§ Problem requirements: The result should be every line in the data below that carries the string "اختر".

§ The data:
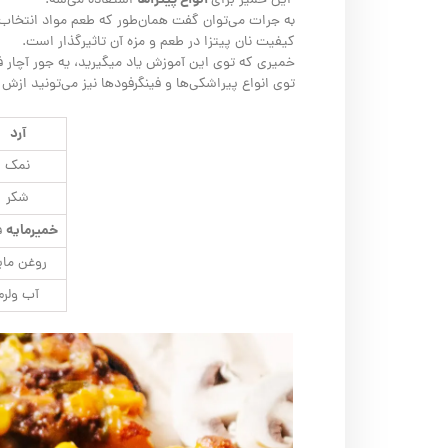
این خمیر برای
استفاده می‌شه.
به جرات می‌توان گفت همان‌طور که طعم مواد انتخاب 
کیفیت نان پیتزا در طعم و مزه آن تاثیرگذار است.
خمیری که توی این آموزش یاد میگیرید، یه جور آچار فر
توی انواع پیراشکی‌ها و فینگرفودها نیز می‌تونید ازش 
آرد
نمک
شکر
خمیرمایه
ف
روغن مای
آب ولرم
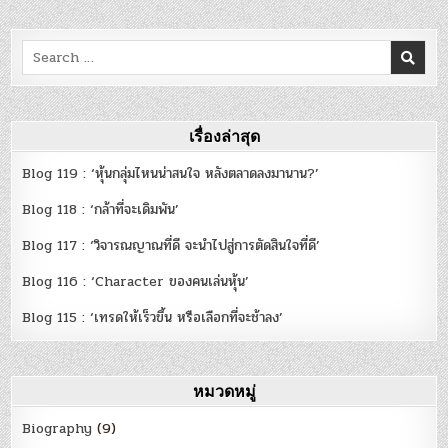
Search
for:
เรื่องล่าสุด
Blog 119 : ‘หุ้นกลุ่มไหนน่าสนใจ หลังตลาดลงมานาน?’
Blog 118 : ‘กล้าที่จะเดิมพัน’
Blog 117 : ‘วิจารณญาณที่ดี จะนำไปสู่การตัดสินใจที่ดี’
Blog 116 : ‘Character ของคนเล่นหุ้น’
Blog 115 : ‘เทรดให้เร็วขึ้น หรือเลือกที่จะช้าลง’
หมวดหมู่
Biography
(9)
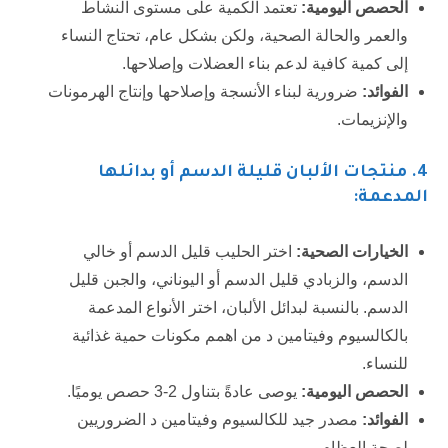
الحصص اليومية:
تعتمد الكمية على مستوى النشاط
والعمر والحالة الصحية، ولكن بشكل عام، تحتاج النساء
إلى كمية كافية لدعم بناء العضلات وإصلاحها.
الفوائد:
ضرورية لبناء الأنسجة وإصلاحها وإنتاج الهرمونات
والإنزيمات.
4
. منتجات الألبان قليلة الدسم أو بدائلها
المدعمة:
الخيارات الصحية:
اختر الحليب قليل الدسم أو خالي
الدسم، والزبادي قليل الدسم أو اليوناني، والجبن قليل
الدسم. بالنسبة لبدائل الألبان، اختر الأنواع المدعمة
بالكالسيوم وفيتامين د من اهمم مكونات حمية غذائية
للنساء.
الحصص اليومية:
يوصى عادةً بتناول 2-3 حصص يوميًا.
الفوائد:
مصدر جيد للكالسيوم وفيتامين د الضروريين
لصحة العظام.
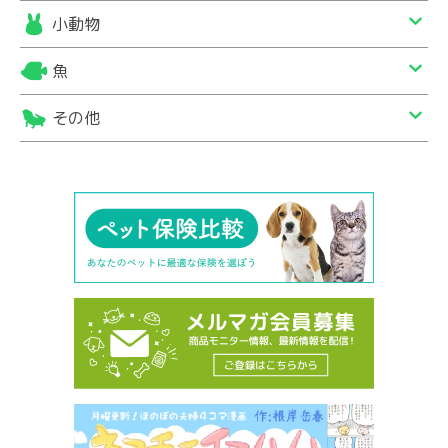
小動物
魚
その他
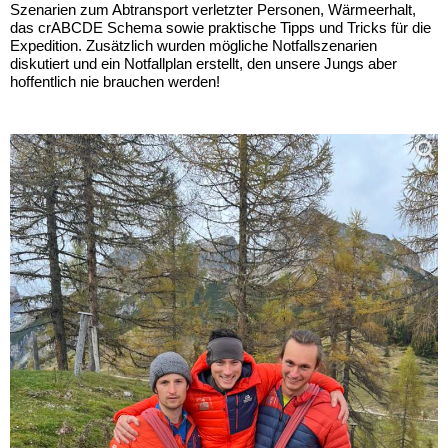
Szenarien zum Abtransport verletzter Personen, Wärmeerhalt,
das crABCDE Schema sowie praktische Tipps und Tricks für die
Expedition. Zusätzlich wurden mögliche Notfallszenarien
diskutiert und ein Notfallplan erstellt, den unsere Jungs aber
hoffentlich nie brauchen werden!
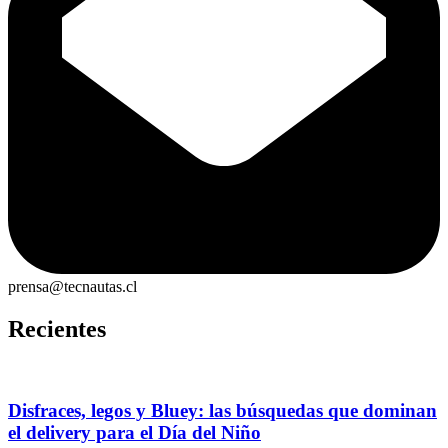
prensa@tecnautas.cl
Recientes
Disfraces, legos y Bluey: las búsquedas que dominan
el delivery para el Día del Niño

§ Task answer:
اختر الحليب قليل الدسم أو خالي
الدسم. بالنسبة لبدائل الألبان، اختر الأنواع المدعمة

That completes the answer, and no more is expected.